Tax moves: Donald Trump is seeking to pass reforms to relax restrictions on Wall Street

In the wake of the Paradise Papers, I am sure there is no shortage of people on your island who have opinions on how your government and legal community should move forward in light of the recent revelations that placed you in the spotlight of the world’s media.

As that discussion unfolds, perhaps you can learn from someone who has “been there, done that” to help you collectively navigate the troubled waters that are raging around you.

My wife and I were involved in the Panama Papers investigation, which put us in an awkward position because, since she was a lawyer with significant experience in the offshore industry, she appeared in the Panama Papers dozens of times.

Additionally, we had close ties to the firm. While living in the British Virgin Islands, I played softball for the Mossack Fonseca team, and my wife graduated from high school in Panama with the firm’s compliance officer.

But we ignored the personal toll the project took on us because we felt that there was a greater good. The problems outlined in the Panama Papers — and to be sure there was no shortage of morally bankrupt and borderline illegal activities contained in the files — were the same ones that I entered journalism to combat. The adage “comfort the afflicted and afflict the comfortable” was never more clear to me as I went through the files. Every day I see the effects in Central America of the scourges of corruption and tax evasion, and the Panama Papers provided conclusive evidence of how these problems were made worse by Mossack Fonseca.

After the project went public, I was optimistic that it would result in real change. And that actually happened. Almost immediately, Panama agreed to adhere to the Organisation for Economic Co-operation and Development’s common reporting standards, considered to be one of the keys to fighting problems in the global financial industry.

It also created a commission led by world-famous economist Joseph Stiglitz to examine its financial services sector.

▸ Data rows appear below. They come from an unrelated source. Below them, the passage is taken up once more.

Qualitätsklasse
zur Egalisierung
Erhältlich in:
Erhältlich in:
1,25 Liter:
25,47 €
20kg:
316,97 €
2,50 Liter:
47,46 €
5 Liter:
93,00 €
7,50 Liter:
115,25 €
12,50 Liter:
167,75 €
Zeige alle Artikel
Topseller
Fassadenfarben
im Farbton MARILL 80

A criminal investigation was opened into the matter, which resulted in charges being filed against the firm’s founders, Jürgen Mossack and Ramón Fonseca.

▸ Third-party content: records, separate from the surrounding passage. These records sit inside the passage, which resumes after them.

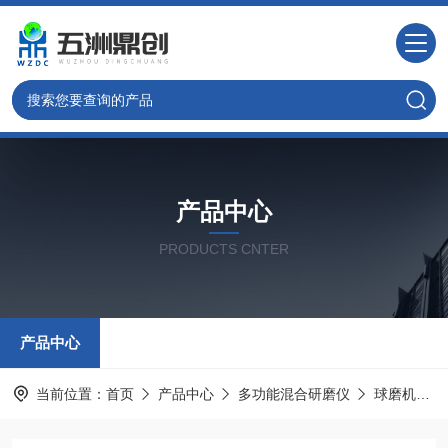
产品中心
PRODUCTS CNTER
产品中心
当前位置：
首页
产品中心
多功能混合研磨仪
球磨机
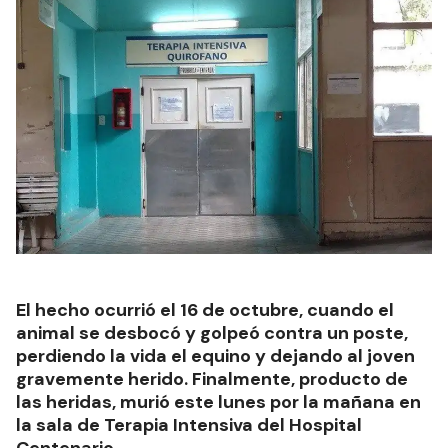
El hecho ocurrió el 16 de octubre, cuando el
animal se desbocó y golpeó contra un poste,
perdiendo la vida el equino y dejando al joven
gravemente herido. Finalmente, producto de
las heridas, murió este lunes por la mañana en
la sala de Terapia Intensiva del Hospital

The attorney-general also began fully co-operating with the Odebrecht investigation — which had not been done previously — leading to the largest corruption investigation in history, exposing wrongdoing in a dozen countries.

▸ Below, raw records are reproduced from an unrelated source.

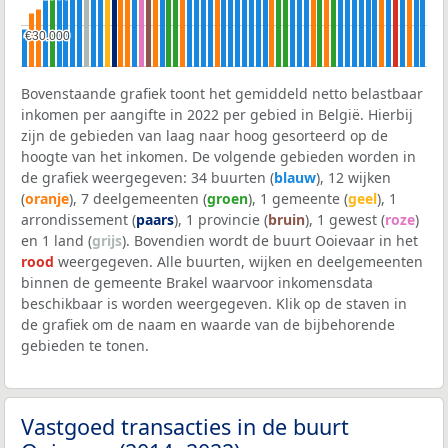
€30.000
€30.000
Bovenstaande grafiek toont het gemiddeld netto belastbaar
inkomen per aangifte in 2022 per gebied in België. Hierbij
zijn de gebieden van laag naar hoog gesorteerd op de
hoogte van het inkomen. De volgende gebieden worden in
de grafiek weergegeven: 34 buurten (
blauw
), 12 wijken
(
oranje
), 7 deelgemeenten (
groen
), 1 gemeente (
geel
), 1
arrondissement (
paars
), 1 provincie (
bruin
), 1 gewest (
roze
)
en 1 land (
grijs
). Bovendien wordt de buurt Ooievaar in het
rood
weergegeven. Alle buurten, wijken en deelgemeenten
binnen de gemeente Brakel waarvoor inkomensdata
beschikbaar is worden weergegeven. Klik op de staven in
de grafiek om de naam en waarde van de bijbehorende
gebieden te tonen.
Vastgoed transacties in de buurt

I saw real changes being made by the Panamanian Government. And what did it get for its efforts?

Absolutely nothing.

Stiglitz resigned from the commission in a public manner, claiming that the Panamanian Government was not committed to transparency. This move garnered worldwide attention, but the real reason was clearly that, once the government agreed to the OECD standards, there was nothing more it could do from a regulatory standpoint. Rather than admitting this, Stiglitz quit — the equivalent of knocking over a chessboard once he had been checkmated.

Any decent reporter should have realised this, yet the world’s media, including many of our partners in the Panama Papers project, refused to put any effort into reporting that side of the story, choosing instead to take Stiglitz at his word, something they tell you not to do on the first day of journalism school.

Meanwhile, as Panama was tightening its regulatory regime, the United States, after the election of Donald Trump, was seeking to relax its restrictions on Wall Street, a move that was sure to make the problems outlined in the Panama Papers even worse. And now, the United States is seeking to pass tax reforms that will further exacerbate those problems. And the US is hardly unaware of its position.

It has refused to sign the OECD’s common reporting standards, knowing that doing so would hurt its own financial services industry. Panama put the founders of Mossack Fonseca in jail. After the global financial crisis, the US Government not only failed to pursue any criminal action against those responsible, it set them up through bailouts to become even richer.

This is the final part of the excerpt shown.